The Aboriginal community in which the digital storytelling project will be conducted should be informed about the planned digital storytelling project at the start of project planning, to solicit guidance and feedback on the project, to promote interest in the project, and to identify potential project partnerships. The importance of doing the project should be emphasized. The community consultations may also present an opportunity to solicit financial or in-kind support for the project.
2. Define the specific focus, goals and objectives, and participant profile for the project.
What are the reasons for doing the digital storytelling project? What will be accomplished as a result of the project? Why is the project important to do? Who will be the digital storytellers involved in the project? What types of messages are anticipated from the project participants? Who will be the target audience to hear these messages? Will the participant group include children of survivors or residential school survivors? Will the project involve women or men? With which Aboriginal group will participants identify? Will participants belong to any other social group? Will persons under the age of 18 years be permitted to participate in the project? What protective measures need to be established for involving under age participants in the project? How many participants will be included in the participant group?

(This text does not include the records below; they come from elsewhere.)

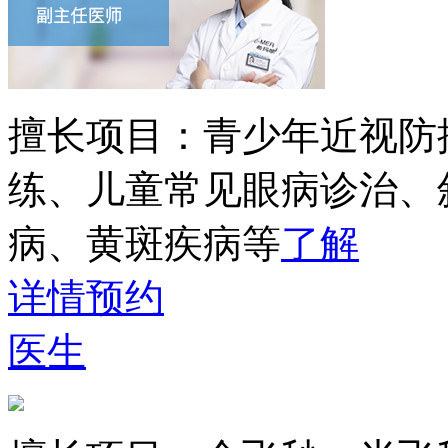
擅长项目：
青少年近视防
练、儿童常见眼病诊治、
病、黄斑疾病等
了解
详情
预约
医生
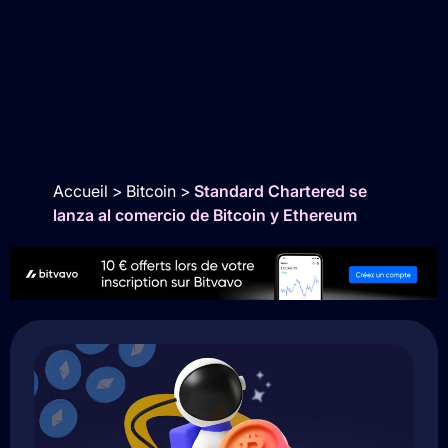
Accueil
>
Bitcoin
>
Standard Chartered se
lanza al comercio de Bitcoin y Ethereum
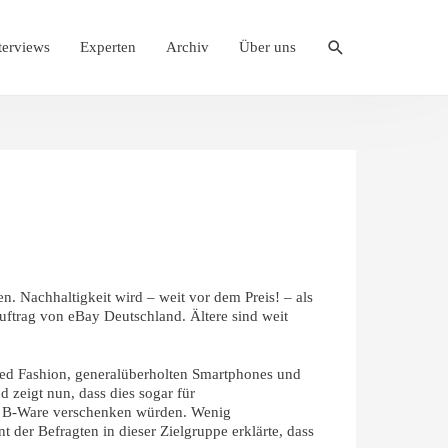
Suche
terviews
Experten
Archiv
Über uns
n. Nachhaltigkeit wird – weit vor dem Preis! – als
ftrag von eBay Deutschland. Ältere sind weit
ed Fashion, generalüberholten Smartphones und
 zeigt nun, dass dies sogar für
er B-Ware verschenken würden. Wenig
 der Befragten in dieser Zielgruppe erklärte, dass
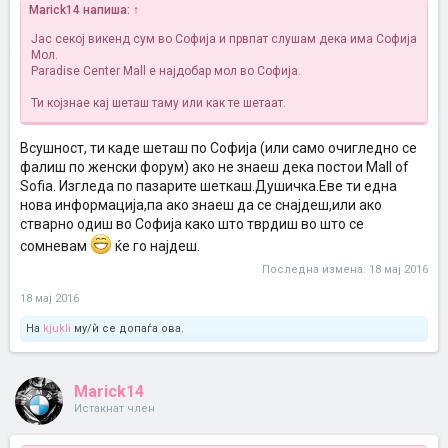
Marick14 напиша:
↑
Јас секој викенд сум во Софија и првпат слушам дека има Софија
Мол.
Paradise Center Mall е најдобар мол во Софија.
Ти којзнае кај шеташ таму или как те шетаат.
Всушност, ти каде шеташ по Софија (или само очигледно се
фалиш по женски форум) ако не знаеш дека постои Mall of
Sofia. Изгледа по пазарите шеткаш.Душичка.Еве ти една
нова информација,па ако знаеш да се снајдеш,или ако
стварно одиш во Софија како што тврдиш во што се
сомневам
ќе го најдеш.
Последна измена:
18 мај 2016
18 мај 2016
На
kjukli
му/ѝ се допаѓа ова.
Marick14
Истакнат член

3. Develop the project work plan.
Write down all of the steps required to complete the project and how much time and resources it will take to do each of the activities listed below. Be sure to include room for flexibility in the project timeline, to accommodate the particular needs of project participants and any unforeseen circumstances that may arise during the course of the project. The work plan should include preliminary options for sharing the digital stories upon completion of the project. The project work plan will need to be revised, as the project planning and activities progress.
4. Create the project budget.
Using the draft work plan as a reference, make a list of all expenses associated with each phase and workshop session of the project, including costs for contract fees and honoraria, gift giving and other cultural protocols, travel and accommodations, venue and meeting space, technical equipment and supplies, and food and catering. Determine whether any space or equipment (i.e., image scanner, photocopier, printer, audio recording devices, image projector) may be borrowed or donated, as in-kind support.
5. Develop the project tools.
With a clear outline of the focus, goals and objectives of the project, and a tentative idea of the project timeline and schedule of activities, prepare all of the documents that will be required to do the project, including relevant checklists, the call for participants, workshop agendas and facilitation notes, the consent form and various release forms, and the honorarium receipt. Any hand-outs that will be required for the different workshop sessions of the project may also be gathered and prepared.
6. Apply for project funding.
With a project budget and work plan in place and potential sources of financial and in-kind support identified, it may be necessary to apply for grant funding to support the project. The request for funding should clearly outline the project plan, the amount of funding required to successfully complete the project, and why it is important to do the project.